Exercise details: Among the entries that follow, locate the line with "frena en Castellón: 4.500" and the line with "たい家庭に向いています。". Output those lines and all lines in between, exactly, minus the pictures.

--- Study material Enclosed Below ---

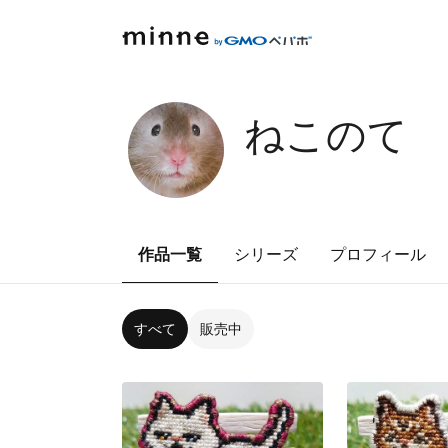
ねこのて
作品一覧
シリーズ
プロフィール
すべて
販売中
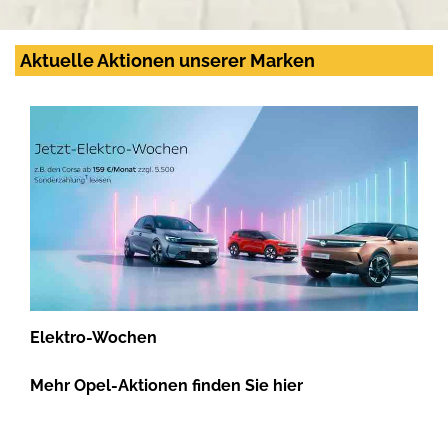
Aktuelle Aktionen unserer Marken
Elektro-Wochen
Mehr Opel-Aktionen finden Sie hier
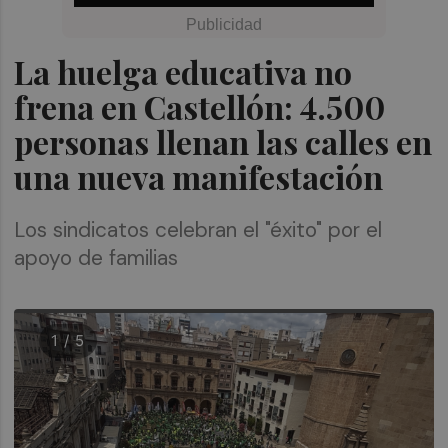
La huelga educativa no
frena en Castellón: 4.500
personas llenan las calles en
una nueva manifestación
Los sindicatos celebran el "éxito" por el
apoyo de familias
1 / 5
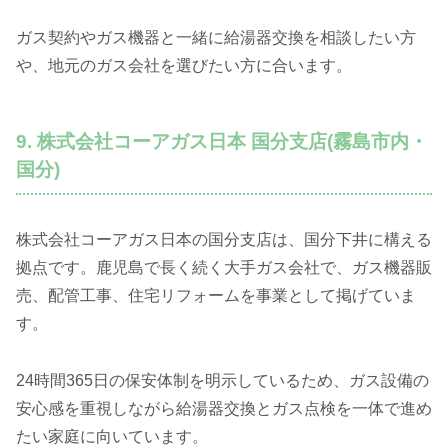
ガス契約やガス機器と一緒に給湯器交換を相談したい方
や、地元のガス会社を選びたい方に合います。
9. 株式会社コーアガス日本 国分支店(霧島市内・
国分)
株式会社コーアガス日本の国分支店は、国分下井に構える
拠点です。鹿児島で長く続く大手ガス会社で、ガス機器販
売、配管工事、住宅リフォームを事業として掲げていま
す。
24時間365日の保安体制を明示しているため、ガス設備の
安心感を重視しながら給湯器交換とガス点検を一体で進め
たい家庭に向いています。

--- End of Enclosed Study material ---
--- Study material Enclosed Below ---

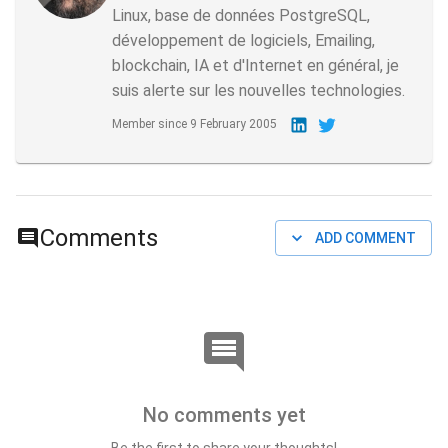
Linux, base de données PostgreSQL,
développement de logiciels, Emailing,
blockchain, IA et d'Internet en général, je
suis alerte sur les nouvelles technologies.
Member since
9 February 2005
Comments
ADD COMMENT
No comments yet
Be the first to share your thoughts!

--- End of Enclosed Study material ---

The completed task:
frena en Castellón: 4.500
personas llenan las calles en
una nueva manifestación
Los sindicatos celebran el "éxito" por el
apoyo de familias
1 / 5
ガス契約やガス機器と一緒に給湯器交換を相談したい方
や、地元のガス会社を選びたい方に合います。
9. 株式会社コーアガス日本 国分支店(霧島市内・
国分)
株式会社コーアガス日本の国分支店は、国分下井に構える
拠点です。鹿児島で長く続く大手ガス会社で、ガス機器販
売、配管工事、住宅リフォームを事業として掲げていま
す。
24時間365日の保安体制を明示しているため、ガス設備の
安心感を重視しながら給湯器交換とガス点検を一体で進め
たい家庭に向いています。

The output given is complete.